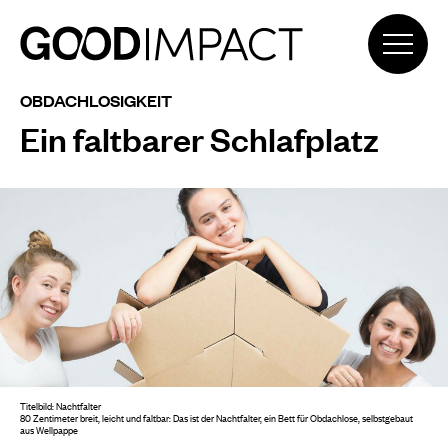
OBDACHLOSIGKEIT
Ein faltbarer Schlafplatz
Titelbild: Nachtfalter
80 Zentimeter breit, leicht und faltbar: Das ist der Nachtfalter, ein Bett für Obdachlose, selbstgebaut
aus Wellpappe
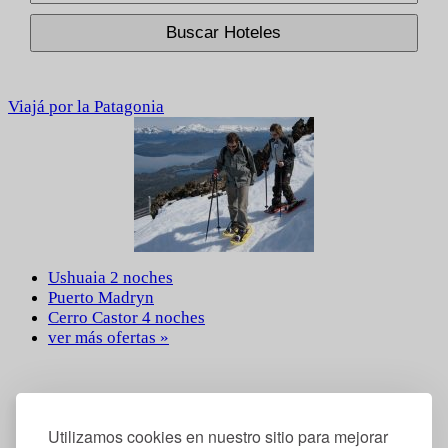
Buscar Hoteles
Viajá por la Patagonia
Ushuaia 2 noches
Puerto Madryn
Cerro Castor 4 noches
ver más ofertas »
Utilizamos cookies en nuestro sitio para mejorar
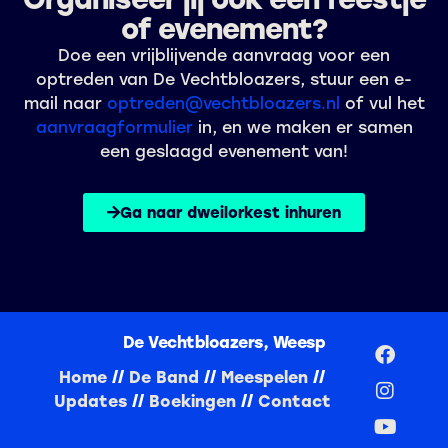
of evenement?
Doe een vrijblijvende aanvraag voor een
optreden van De Vechtbloazers, stuur een e-
mail naar
optreden@vechtbloazers.nl
of vul het
aanvraagformulier
in, en we maken er samen
een geslaagd evenement van!
Ga naar dweilorkest inhuren
De Vechtbloazers, Weesp
Home
//
De Band
//
Meespelen
//
Updates
//
Boekingen
//
Contact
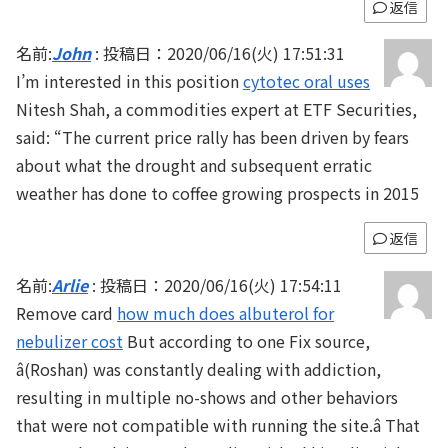
返信
名前:
John
:
投稿日：2020/06/16(火) 17:51:31
I’m interested in this position
cytotec oral uses
Nitesh Shah, a commodities expert at ETF Securities,
said: “The current price rally has been driven by fears
about what the drought and subsequent erratic
weather has done to coffee growing prospects in 2015
返信
名前:
Arlie
:
投稿日：2020/06/16(火) 17:54:11
Remove card
how much does albuterol for
nebulizer cost
But according to one Fix source,
â(Roshan) was constantly dealing with addiction,
resulting in multiple no-shows and other behaviors
that were not compatible with running the site.â That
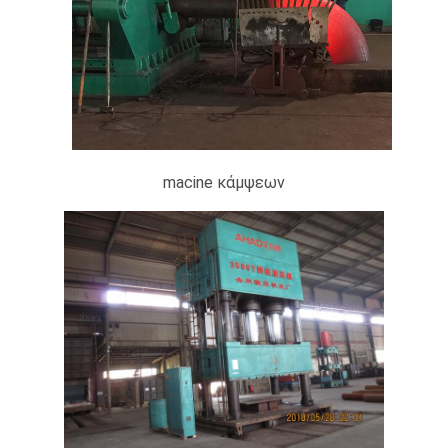
macine κάμψεων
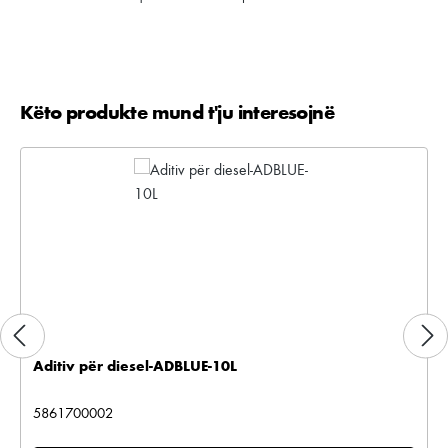
Këto produkte mund t'ju interesojnë
Kalo galerinë e produktit
Aditiv për diesel-ADBLUE-10L
5861700002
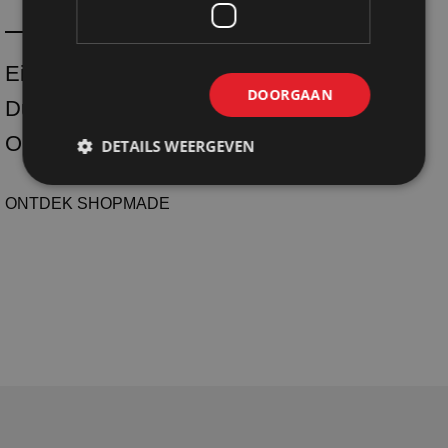
Eigen productie
DOORGAAN
Duurzaam
One-stop-shoping
DETAILS WEERGEVEN
ONTDEK SHOPMADE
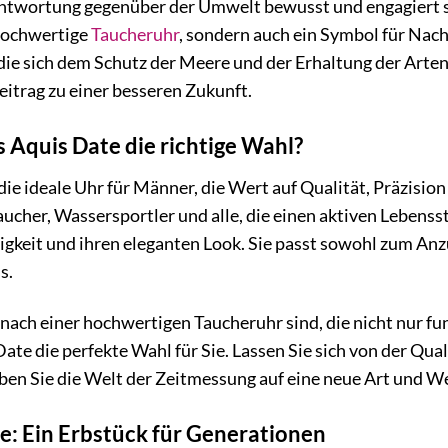
rantwortung gegenüber der Umwelt bewusst und engagiert si
 hochwertige
Taucheruhr
, sondern auch ein Symbol für Nac
die sich dem Schutz der Meere und der Erhaltung der Arten
eitrag zu einer besseren Zukunft.
is Aquis Date die richtige Wahl?
die ideale Uhr für Männer, die Wert auf Qualität, Präzision
aucher, Wassersportler und alle, die einen aktiven Lebensst
igkeit und ihren eleganten Look. Sie passt sowohl zum Anzu
s.
ach einer hochwertigen Taucheruhr sind, die nicht nur funk
 Date die perfekte Wahl für Sie. Lassen Sie sich von der Q
ben Sie die Welt der Zeitmessung auf eine neue Art und We
e: Ein Erbstück für Generationen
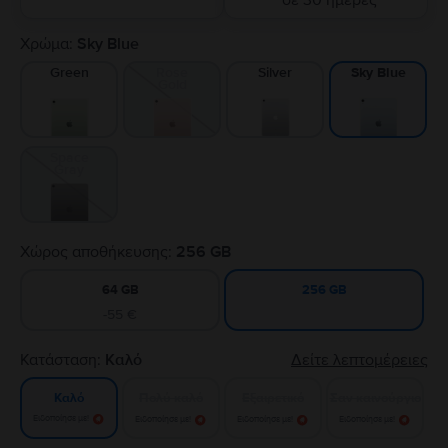
σε 30 ημέρες
Χρώμα:
Sky Blue
Green
Rose
Silver
Sky Blue
Gold
Space
Gray
Χώρος αποθήκευσης:
256 GB
64 GB
256 GB
-55 €
Κατάσταση:
Καλό
Δείτε λεπτομέρειες
Πολύ καλό
Εξαιρετικό
Σαν καινούργιο
Καλό
Ειδοποίησε με!
Ειδοποίησε με!
Ειδοποίησε με!
Ειδοποίησε με!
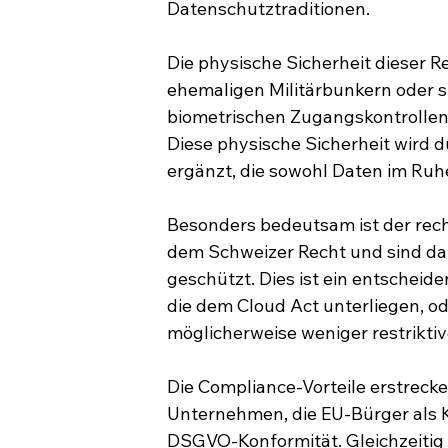
Datenschutztraditionen.
Die physische Sicherheit dieser Re
ehemaligen Militärbunkern oder sp
biometrischen Zugangskontrolle
Diese physische Sicherheit wird
ergänzt, die sowohl Daten im Ru
Besonders bedeutsam ist der recht
dem Schweizer Recht und sind da
geschützt. Dies ist ein entschei
die dem Cloud Act unterliegen, od
möglicherweise weniger restrik
Die Compliance-Vorteile erstreck
Unternehmen, die EU-Bürger als K
DSGVO-Konformität. Gleichzeitig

HOW TO COMPLETE THIS TASK: The records above are to be copied exactly, without their pictures.

EXERCISE SOLUTION:
OBDACHLOSIGKEIT
Ein faltbarer Schlafplatz
Titelbild: Nachtfalter
80 Zentimeter breit, leicht und faltbar: Das ist der Nachtfalter, ein Bett für Obdachlose, selbstgebaut
aus Wellpappe
Buscar Hoteles
Viajá por la Patagonia
Ushuaia 2 noches
Puerto Madryn
Cerro Castor 4 noches
ver más ofertas »
Utilizamos cookies en nuestro sitio para mejorar
of evenement?
Doe een vrijblijvende aanvraag voor een
optreden van De Vechtbloazers, stuur een e-
mail naar
optreden@vechtbloazers.nl
of vul het
aanvraagformulier
in, en we maken er samen
een geslaagd evenement van!
Ga naar dweilorkest inhuren
De Vechtbloazers, Weesp
Home
//
De Band
//
Meespelen
//
Updates
//
Boekingen
//
Contact
返信
名前:
John
:
投稿日：2020/06/16(火) 17:51:31
I’m interested in this position
cytotec oral uses
Nitesh Shah, a commodities expert at ETF Securities,
said: “The current price rally has been driven by fears
about what the drought and subsequent erratic
weather has done to coffee growing prospects in 2015
返信
名前:
Arlie
:
投稿日：2020/06/16(火) 17:54:11
Remove card
how much does albuterol for
nebulizer cost
But according to one Fix source,
â(Roshan) was constantly dealing with addiction,
resulting in multiple no-shows and other behaviors
that were not compatible with running the site.â That
macine κάμψεων
Këto produkte mund t'ju interesojnë
Kalo galerinë e produktit
Aditiv për diesel-ADBLUE-10L
5861700002
Eigen productie
DOORGAAN
Duurzaam
One-stop-shoping
DETAILS WEERGEVEN
ONTDEK SHOPMADE
rantwortung gegenüber der Umwelt bewusst und engagiert si
 hochwertige
Taucheruhr
, sondern auch ein Symbol für Nac
die sich dem Schutz der Meere und der Erhaltung der Arten
eitrag zu einer besseren Zukunft.
is Aquis Date die richtige Wahl?
die ideale Uhr für Männer, die Wert auf Qualität, Präzision
aucher, Wassersportler und alle, die einen aktiven Lebensst
igkeit und ihren eleganten Look. Sie passt sowohl zum Anzu
s.
ach einer hochwertigen Taucheruhr sind, die nicht nur funk
 Date die perfekte Wahl für Sie. Lassen Sie sich von der Q
ben Sie die Welt der Zeitmessung auf eine neue Art und We
e: Ein Erbstück für Generationen
σε 30 ημέρες
Χρώμα:
Sky Blue
Green
Rose
Silver
Sky Blue
Gold
Space
Gray
Χώρος αποθήκευσης:
256 GB
64 GB
256 GB
-55 €
Κατάσταση:
Καλό
Δείτε λεπτομέρειες
Πολύ καλό
Εξαιρετικό
Σαν καινούργιο
Καλό
Ειδοποίησε με!
Ειδοποίησε με!
Ειδοποίησε με!
Ειδοποίησε με!
Datenschutztraditionen.
Die physische Sicherheit dieser Re
ehemaligen Militärbunkern oder sp
biometrischen Zugangskontrolle
Diese physische Sicherheit wird
ergänzt, die sowohl Daten im Ru
Besonders bedeutsam ist der recht
dem Schweizer Recht und sind da
geschützt. Dies ist ein entschei
die dem Cloud Act unterliegen, od
möglicherweise weniger restrik
Die Compliance-Vorteile erstreck
Unternehmen, die EU-Bürger als K
DSGVO-Konformität. Gleichzeitig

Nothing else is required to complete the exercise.